To generate a stream network in the Pravara basin, SRTM DEM has been selected. The spatial resolution of SRTM DEM is 90 m, freely available at www.cgiar-csi.org. The main reason to select SRTM data to generate streams is smaller data size and capability of faster processing. ArcGIS software used to fill data gaps of SRTM DEM. It had been followed by flow direction, flow accumulation raster calculation (Fig. 4). Stream order raster is generated according to the Strahler’s (1952) method of stream ordering. Stream order raster is converted into stream order vector for the calculation of linear morphometric parameters.
Calculation of streams under the influence of lineaments
To find out the length of streams under the influence of lineaments, “buffer tools” have been used where all the lineaments were buffered by using 100 m threshold. All the streams, within the buffer zone, are extracted, and the length was calculated as per the stream order.
Results and discussion
Number and length of lineaments within Pravara basin are traced from shaded relief maps of different azimuth angles (Fig. 5a–h). Observation reveals that maximum number of lineaments can be derived from 0° (293 lineaments) to 225° (354 lineaments) azimuth angle, whereas 90° (140 lineaments) and 135° (136 lineaments) azimuth angle provide the least number of lineaments (Table 1). In the final lineament output, a total number of lineament is 709, but when it comes to different azimuth angles, none of these eight directions is closed to this number (Fig. 6). A maximum number of lineaments are possible to extract from 225° azimuth angle, but still, the number is about one half of the final output.

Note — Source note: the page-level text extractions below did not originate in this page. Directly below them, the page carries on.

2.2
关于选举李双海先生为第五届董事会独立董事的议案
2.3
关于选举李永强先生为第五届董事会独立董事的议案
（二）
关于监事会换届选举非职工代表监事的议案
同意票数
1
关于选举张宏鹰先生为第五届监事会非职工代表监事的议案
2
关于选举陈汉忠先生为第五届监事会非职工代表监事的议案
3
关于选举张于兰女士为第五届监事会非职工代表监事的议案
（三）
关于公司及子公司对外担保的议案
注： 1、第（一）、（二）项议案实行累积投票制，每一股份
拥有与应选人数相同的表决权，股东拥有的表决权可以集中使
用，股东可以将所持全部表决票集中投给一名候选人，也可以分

Light plays a crucial role in observing an object properly and illumination of light from few angles cause False Topographic Perception Phenomena (FTPP), first time demonstrated by Saraf et al. (1996). The perception of valleys as ridges and vice versa is the result of FTPP have a strong influence on the identification of lineaments from different azimuth angles. Some azimuth angles are very good to provide a higher number of lineaments with a great accuracy where FTPP is not found or corrected. By contrast, images affected by FTPP show an inverse picture of the rugged terrain which makes difficult to identify such linear features (Saraf et al. 1996, 2011). The data show that lineaments extracted from 90° to 135° azimuth angles are having less number of lineaments. It is noteworthy to mention, these are the two images which are strongly affected by FTPP; a careful observation can clearly identify the false perception of the terrain. Earlier, an attempt has been made by Oguchi et al. (2003) to identify faults using shaded relief maps in Japanese Alps; however, they have made similar observations where they found certain illumination angle is easier to identify the fault while some other angle failed to reveal the fault.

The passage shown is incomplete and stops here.